Une équipe de biologistes français a fait un pas de plus vers l'avancement de sa récente recherche sur le SIDA / VIH. Un groupe de l'Institut Pasteur a tué sélectivement les cellules où le VIH se cachait des médicaments antirétroviraux.

Cela pourrait ouvrir des portes à de nouveaux médicaments et à de nouveaux traitements contre le VIH pour les personnes infectées.

Le VIH revient à une personne lorsqu'elle arrête de prendre un traitement antirétroviral. Le virus se cache dans les cellules T immunisées contre le VIH. L'étude française publiée dans une édition récente de Cell Metabolism a expliqué que le VIH infecte souvent les cellules T ayant une activité métabolique plus élevée.

Les chercheurs ont noté que les cellules T avec cette activité métabolique plus élevée - celles qui sont plus sujettes à l'infection par le VIH - consomment souvent plus de nutriments. En bloquant l'accès des cellules à ces nutriments, l'équipe pourrait conjurer l'activité métabolique et tuer les cellules sans nuire aux autres cellules T saines.

Ils ont utilisé des molécules pour empêcher les cellules T de métaboliser le glucose, la glutamine et les acides gras, détruisant ainsi les «réservoirs» où le VIH pourrait se cacher dans une cellule T.

«Nous avons observé ex vivo que, grâce à certains inhibiteurs métaboliques, le virus n'est plus capable d'infecter les cellules et l'amplification est stoppée dans les réservoirs de patients sous traitement antirétroviral», a déclaré le coordinateur de l'étude Asier Saez-Cirion.

Les chercheurs espèrent que cela pourrait fournir différents types de traitements efficaces contre le VIH. Actuellement, les traitements antirétroviraux contre le VIH doivent être pris à vie, et ces traitements ne peuvent pas se débarrasser des réservoirs viraux eux-mêmes.
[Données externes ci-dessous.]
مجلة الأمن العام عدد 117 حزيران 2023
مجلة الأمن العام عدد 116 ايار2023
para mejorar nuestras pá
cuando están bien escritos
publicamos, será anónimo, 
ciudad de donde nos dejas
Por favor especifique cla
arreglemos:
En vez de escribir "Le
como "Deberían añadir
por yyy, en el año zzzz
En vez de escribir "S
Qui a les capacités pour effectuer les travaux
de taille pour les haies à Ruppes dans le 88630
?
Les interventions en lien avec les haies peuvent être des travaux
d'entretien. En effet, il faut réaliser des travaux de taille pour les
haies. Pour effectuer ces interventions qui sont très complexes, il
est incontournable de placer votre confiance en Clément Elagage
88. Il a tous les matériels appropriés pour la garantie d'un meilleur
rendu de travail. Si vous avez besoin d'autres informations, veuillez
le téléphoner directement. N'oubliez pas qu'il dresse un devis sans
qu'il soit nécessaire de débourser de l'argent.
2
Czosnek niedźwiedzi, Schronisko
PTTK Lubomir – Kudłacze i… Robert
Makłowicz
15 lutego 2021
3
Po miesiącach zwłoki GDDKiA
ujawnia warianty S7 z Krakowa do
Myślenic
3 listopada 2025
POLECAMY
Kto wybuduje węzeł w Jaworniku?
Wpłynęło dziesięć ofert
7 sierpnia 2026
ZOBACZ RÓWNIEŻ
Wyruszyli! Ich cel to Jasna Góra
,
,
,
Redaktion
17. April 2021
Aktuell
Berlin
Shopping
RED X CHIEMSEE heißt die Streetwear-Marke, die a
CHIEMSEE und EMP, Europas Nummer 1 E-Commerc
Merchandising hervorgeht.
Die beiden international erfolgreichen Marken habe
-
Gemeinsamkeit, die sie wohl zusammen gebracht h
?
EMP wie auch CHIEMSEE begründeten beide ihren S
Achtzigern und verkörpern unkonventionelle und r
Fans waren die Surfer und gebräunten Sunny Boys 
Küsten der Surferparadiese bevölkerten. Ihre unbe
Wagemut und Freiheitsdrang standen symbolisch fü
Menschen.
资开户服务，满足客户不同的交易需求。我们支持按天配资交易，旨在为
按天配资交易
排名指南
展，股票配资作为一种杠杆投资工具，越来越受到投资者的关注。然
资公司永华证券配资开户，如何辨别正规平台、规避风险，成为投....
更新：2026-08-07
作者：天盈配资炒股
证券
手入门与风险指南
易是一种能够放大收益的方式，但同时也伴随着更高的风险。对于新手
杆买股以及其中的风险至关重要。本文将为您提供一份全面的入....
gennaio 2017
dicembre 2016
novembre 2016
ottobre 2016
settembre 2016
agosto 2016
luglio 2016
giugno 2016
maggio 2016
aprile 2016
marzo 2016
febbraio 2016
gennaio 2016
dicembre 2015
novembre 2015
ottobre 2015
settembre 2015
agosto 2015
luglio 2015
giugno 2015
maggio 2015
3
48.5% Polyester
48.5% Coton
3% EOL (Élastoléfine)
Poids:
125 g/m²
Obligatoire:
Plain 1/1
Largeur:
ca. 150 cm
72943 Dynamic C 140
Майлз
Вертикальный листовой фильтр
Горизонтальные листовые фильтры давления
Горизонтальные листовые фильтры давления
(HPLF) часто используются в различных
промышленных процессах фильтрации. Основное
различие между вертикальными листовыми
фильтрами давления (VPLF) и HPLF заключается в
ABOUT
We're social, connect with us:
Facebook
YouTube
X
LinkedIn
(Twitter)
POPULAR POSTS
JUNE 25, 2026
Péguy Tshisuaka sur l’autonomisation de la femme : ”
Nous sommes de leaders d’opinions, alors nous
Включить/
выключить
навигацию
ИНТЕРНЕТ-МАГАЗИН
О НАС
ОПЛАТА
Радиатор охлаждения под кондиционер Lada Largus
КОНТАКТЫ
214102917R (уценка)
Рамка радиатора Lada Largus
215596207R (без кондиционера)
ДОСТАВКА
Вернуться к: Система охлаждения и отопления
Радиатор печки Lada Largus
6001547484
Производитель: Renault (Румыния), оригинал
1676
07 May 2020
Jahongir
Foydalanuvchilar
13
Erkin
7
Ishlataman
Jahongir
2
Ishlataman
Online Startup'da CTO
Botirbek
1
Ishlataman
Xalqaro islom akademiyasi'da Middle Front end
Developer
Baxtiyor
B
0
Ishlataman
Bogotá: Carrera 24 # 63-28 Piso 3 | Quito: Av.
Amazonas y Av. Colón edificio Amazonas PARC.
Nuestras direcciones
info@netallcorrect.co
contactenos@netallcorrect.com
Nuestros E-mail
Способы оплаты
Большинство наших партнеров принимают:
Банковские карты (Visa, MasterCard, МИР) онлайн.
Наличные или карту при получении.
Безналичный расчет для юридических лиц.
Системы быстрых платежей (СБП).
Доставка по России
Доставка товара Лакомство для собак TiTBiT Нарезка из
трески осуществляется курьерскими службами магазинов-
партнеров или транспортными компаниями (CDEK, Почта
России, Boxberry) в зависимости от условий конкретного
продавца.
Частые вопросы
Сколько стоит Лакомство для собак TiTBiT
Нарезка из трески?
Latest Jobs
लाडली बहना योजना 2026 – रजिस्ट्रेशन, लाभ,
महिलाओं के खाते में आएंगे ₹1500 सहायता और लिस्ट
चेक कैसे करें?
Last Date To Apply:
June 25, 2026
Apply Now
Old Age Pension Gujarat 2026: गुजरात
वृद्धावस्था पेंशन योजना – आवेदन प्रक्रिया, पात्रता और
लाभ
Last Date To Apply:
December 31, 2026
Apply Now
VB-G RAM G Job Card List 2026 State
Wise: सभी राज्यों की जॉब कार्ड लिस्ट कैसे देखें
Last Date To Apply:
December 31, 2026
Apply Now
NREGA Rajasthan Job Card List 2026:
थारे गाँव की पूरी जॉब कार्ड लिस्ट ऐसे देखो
Il bloque l'infection par le VIH, mais il ne peut pas éliminer le virus de l'organisme.

Saez-Cirion a noté que certaines parties de l'étude se sont révélées plus prometteuses que d'autres.

«Les inhibiteurs de glucose et de glutamine sont plus prometteurs», a déclaré Sáez-Cirión dans une interview avec Labiotech. «Nous crions différentes molécules avec nos tests en laboratoire pour identifier les combinaisons optimales et la meilleure stratégie pour appliquer ces molécules in vivo. Ensuite, nous prévoyons de lancer de petites études précliniques et cliniques de validation de principe. »

Les traitements anti-VIH actuels impliquent un régime médicamenteux de un à trois comprimés par jour, chaque jour. Il est également essentiel de prendre les médicaments correctement afin que le virus ne devienne pas résistant au médicament.

Il existe cinq principales classes de médicaments anti-VIH disponibles: les inhibiteurs nucléosidiques de la transcriptase inverse (INTI ou «nucléosides»), les inhibiteurs non nucléosidiques de la transcriptase inverse (NNRTI ou «non nucléaires»), les inhibiteurs de l'intégrase, les inhibiteurs de protéase (IP) et Inhibiteurs d'entrée.

La recherche française pourrait un jour conduire à une classification entièrement nouvelle de ces médicaments ou à des ajustements de leur fonctionnement.


Voir la vidéo: Le VIH et le Corps (Janvier 2022).